100% Whole Wheat Sandwich Bread Recipe that rises like white!

I have searched for and tried MANY 100% whole wheat bread recipes.  I have ruined countless loaves, and wasted a lot of flour and money trying to make 100% whole wheat bread.  I have tried adding gluten, lemon juice, citric acid, soy lecithin and more to get nice-rising 100% whole wheat flour.  My family has eaten many a failed loaf.  Eventually, I gave up.  I accepted the “fact” that you cannot make 100% whole wheat flour that rises nicely without using strange ingredients and additives.  I settled for a recipe that was about 70% whole wheat and the rest white flour to make it rise.  The recipe never completely satisfied me though.  It was somewhat crumbly and just didn’t really cut it for a sandwich bread.

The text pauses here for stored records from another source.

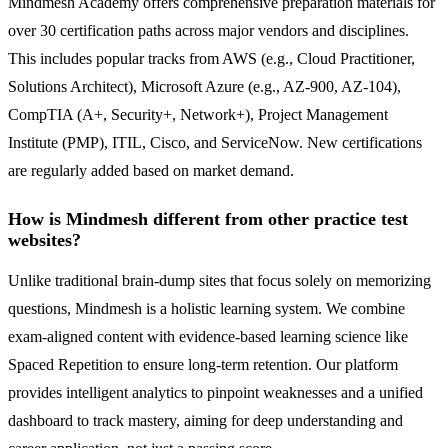
Mindmesh Academy offers comprehensive preparation materials for
over 30 certification paths across major vendors and disciplines.
This includes popular tracks from AWS (e.g., Cloud Practitioner,
Solutions Architect), Microsoft Azure (e.g., AZ-900, AZ-104),
CompTIA (A+, Security+, Network+), Project Management
Institute (PMP), ITIL, Cisco, and ServiceNow. New certifications
are regularly added based on market demand.
How is Mindmesh different from other practice test
websites?
Unlike traditional brain-dump sites that focus solely on memorizing
questions, Mindmesh is a holistic learning system. We combine
exam-aligned content with evidence-based learning science like
Spaced Repetition to ensure long-term retention. Our platform
provides intelligent analytics to pinpoint weaknesses and a unified
dashboard to track mastery, aiming for deep understanding and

My mother-in-law came across a great recipe that made 2 loaves of bread, was made from 100% whole wheat flour, and it rose nicely.   I was very envious, but I didn’t want a 2 loaf recipe, I wanted an 8 loaf recipe.  And I didn’t think you could just straight out double (or quadruple) a bread recipe without using too much yeast/salt.  Since I couldn’t figure out how to double it, I started searching again for a good recipe.  I came across a recipe from Heavenly Homemakers that made 2 loaves, and called for soaking the flour first.  I was intrigued by all the good feedback she received and so I tried it.  I had to add significantly more water to the recipe but I was able to make it rise nicely.  My first success!

I contacted Heavenly Homemakers and she informed me that she had doubled it straight across with good success.  So I tried it and it worked beautifully.  I added some other good stuff like flax, hemp hearts and chia seed, and ended up with a recipe that works perfectly, every time.  I am still excited about it!  (Simple pleasures, you know!)  It makes 4 loaves, and I haven’t tried re-doubling it yet to make 8 but that is my next step.  I don’t want to be baking bread more than once a week.  ** I have now successfully TRIPLED the recipe!  15 loaves in one go!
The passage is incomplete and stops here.